- _Work instructions_: Using the material that follows, work out how many lines include the word "erfolgt". Your answer should be that number only.

- _Extracted material_:
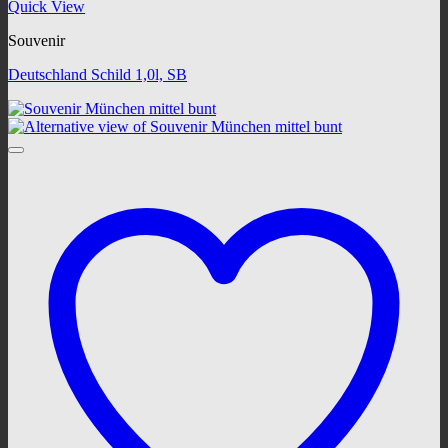
Quick View
Souvenir
Deutschland Schild 1,0l, SB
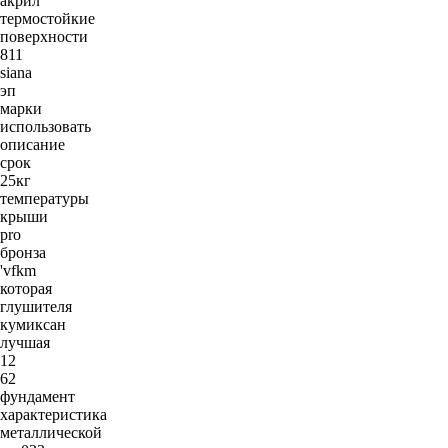
акрил
термостойкие
поверхности
811
siana
эп
марки
использовать
описание
срок
25кг
температуры
крыши
pro
бронза
'vfkm
которая
глушителя
кумиксан
лучшая
12
62
фундамент
характеристика
металлической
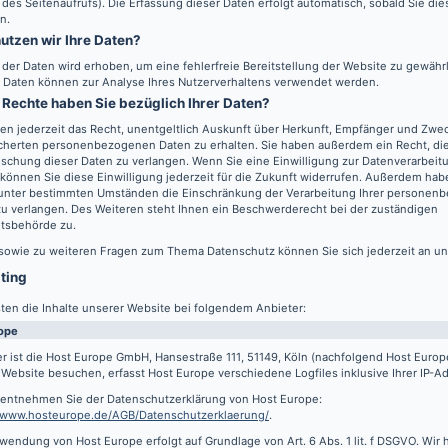
 des Seitenaufrufs). Die Erfassung dieser Daten erfolgt automatisch, sobald Sie di
n.
utzen wir Ihre Daten?
l der Daten wird erhoben, um eine fehlerfreie Bereitstellung der Website zu gewähr
 Daten können zur Analyse Ihres Nutzerverhaltens verwendet werden.
Rechte haben Sie bezüglich Ihrer Daten?
en jederzeit das Recht, unentgeltlich Auskunft über Herkunft, Empfänger und Zwec
cherten personenbezogenen Daten zu erhalten. Sie haben außerdem ein Recht, die
schung dieser Daten zu verlangen. Wenn Sie eine Einwilligung zur Datenverarbeitu
können Sie diese Einwilligung jederzeit für die Zukunft widerrufen. Außerdem hab
 unter bestimmten Umständen die Einschränkung der Verarbeitung Ihrer persone
u verlangen. Des Weiteren steht Ihnen ein Beschwerderecht bei der zuständigen
htsbehörde zu.
 sowie zu weiteren Fragen zum Thema Datenschutz können Sie sich jederzeit an u
sting
ten die Inhalte unserer Website bei folgendem Anbieter:
ope
r ist die Host Europe GmbH, Hansestraße 111, 51149, Köln (nachfolgend Host Euro
Website besuchen, erfasst Host Europe verschiedene Logfiles inklusive Ihrer IP-A
s entnehmen Sie der Datenschutzerklärung von Host Europe:
//www.hosteurope.de/AGB/Datenschutzerklaerung/
.
wendung von Host Europe erfolgt auf Grundlage von Art. 6 Abs. 1 lit. f DSGVO. Wir 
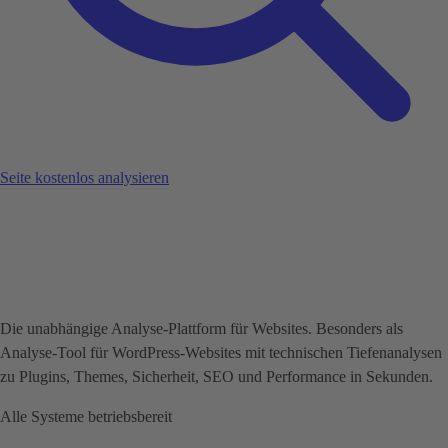
Seite kostenlos analysieren
Die unabhängige Analyse-Plattform für Websites. Besonders als
Analyse-Tool für WordPress-Websites mit technischen Tiefenanalysen
zu Plugins, Themes, Sicherheit, SEO und Performance in Sekunden.
Alle Systeme betriebsbereit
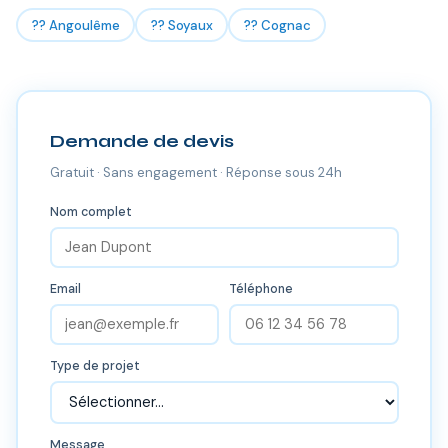
?? Angoulême
?? Soyaux
?? Cognac
Demande de devis
Gratuit · Sans engagement · Réponse sous 24h
Nom complet
Email
Téléphone
Type de projet
Message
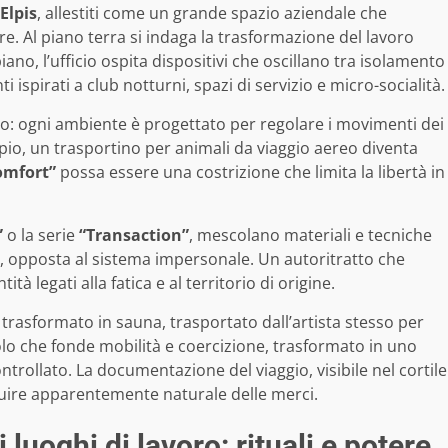
Elpis
, allestiti come un grande spazio aziendale che
e. Al piano terra si indaga la trasformazione del lavoro
no, l’ufficio ospita dispositivi che oscillano tra isolamento
 ispirati a club notturni, spazi di servizio e micro-socialità.
lo: ogni ambiente è progettato per regolare i movimenti dei
pio, un trasportino per animali da viaggio aereo diventa
omfort”
possa essere una costrizione che limita la libertà in
”
o la serie
“Transaction”
, mescolano materiali e tecniche
po, opposta al sistema impersonale. Un autoritratto che
ità legati alla fatica e al territorio di origine.
 trasformato in sauna, trasportato dall’artista stesso per
lo che fonde mobilità e coercizione, trasformato in uno
ntrollato. La documentazione del viaggio, visibile nel cortile
 fluire apparentemente naturale delle merci.
luoghi di lavoro: rituali e potere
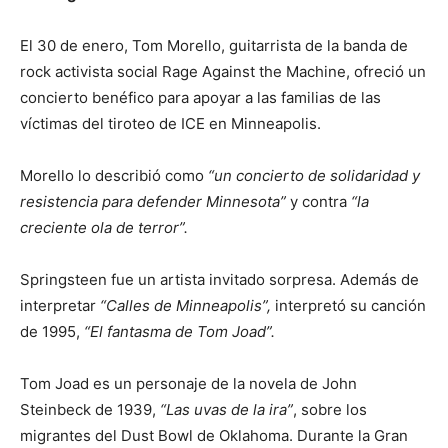
El 30 de enero, Tom Morello, guitarrista de la banda de
rock activista social Rage Against the Machine, ofreció un
concierto benéfico para apoyar a las familias de las
víctimas del tiroteo de ICE en Minneapolis.
Morello lo describió como
“un concierto de solidaridad y
resistencia para defender Minnesota”
y contra
“la
creciente ola de terror”.
Springsteen fue un artista invitado sorpresa. Además de
interpretar
“Calles de Minneapolis”,
interpretó su canción
de 1995,
“El fantasma de Tom Joad”.
Tom Joad es un personaje de la novela de John
Steinbeck de 1939,
“Las uvas de la ira”
, sobre los
migrantes del Dust Bowl de Oklahoma. Durante la Gran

- _Solution to the exercise_: 2